Check out the update to The Eyes of God:
Grabbing another root, I turn and face the wall in earnest. My arms quake as I lift myself, one handhold at a time, up to the ledge, the final step out of this pit. Blindly, my hand searches above for something to grasp. Brushing the frayed end of a cord, my fingers curl around the rough coils of a rope. Drawing this into my chest, I feel the increasing resistance of a bending limb, the complaining creaking wood above accompanying my movement. Curling the rope around my hand, I give it two tugs.
In my mind I see it, letting go of the roots and trusting the rope: the branch cracking, splitting from the trunk, myself falling. I imagine my own screams as I descend, and wonder if I’ll die before the bleached wood of the dead tree falls upon me, or if I’ll survive even that only to be pinned, a feast for those ravenous blind insects.
“You’ve tried once without the rope, and nearly fell,” Oraculi caws. “You cannot stay in the roots forever: your tired grip will fail and you’ll fall.
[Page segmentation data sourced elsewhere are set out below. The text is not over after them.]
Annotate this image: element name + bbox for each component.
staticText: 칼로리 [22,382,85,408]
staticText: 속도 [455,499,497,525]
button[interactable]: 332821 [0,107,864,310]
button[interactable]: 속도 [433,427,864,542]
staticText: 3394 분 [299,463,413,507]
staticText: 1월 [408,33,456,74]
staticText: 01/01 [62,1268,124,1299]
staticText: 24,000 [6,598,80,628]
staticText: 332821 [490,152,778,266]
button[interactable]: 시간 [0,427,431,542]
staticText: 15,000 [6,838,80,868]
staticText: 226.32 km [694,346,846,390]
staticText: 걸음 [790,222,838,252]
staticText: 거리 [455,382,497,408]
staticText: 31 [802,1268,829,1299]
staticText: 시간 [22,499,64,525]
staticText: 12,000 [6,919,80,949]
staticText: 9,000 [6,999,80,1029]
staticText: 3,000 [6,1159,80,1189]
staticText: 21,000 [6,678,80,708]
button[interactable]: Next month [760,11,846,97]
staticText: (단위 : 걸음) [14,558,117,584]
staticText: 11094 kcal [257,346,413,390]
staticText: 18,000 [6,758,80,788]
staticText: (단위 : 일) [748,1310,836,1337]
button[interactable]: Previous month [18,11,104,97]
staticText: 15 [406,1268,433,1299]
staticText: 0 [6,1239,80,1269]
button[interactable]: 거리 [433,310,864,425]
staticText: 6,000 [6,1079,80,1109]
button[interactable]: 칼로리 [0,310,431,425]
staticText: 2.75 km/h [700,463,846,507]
Try the rope.”
Letting go of the roots, I clutch the rope in both hands. Descending, the branch complains at my weight. I wait for the loud crack ensuring my demise. Swinging back and forth, I stay in the air. The limb, though boisterously threatening to give, holds. Planting my feet once again into the wall, I begin walking up the side of the canyon, and finally come up out of the hole.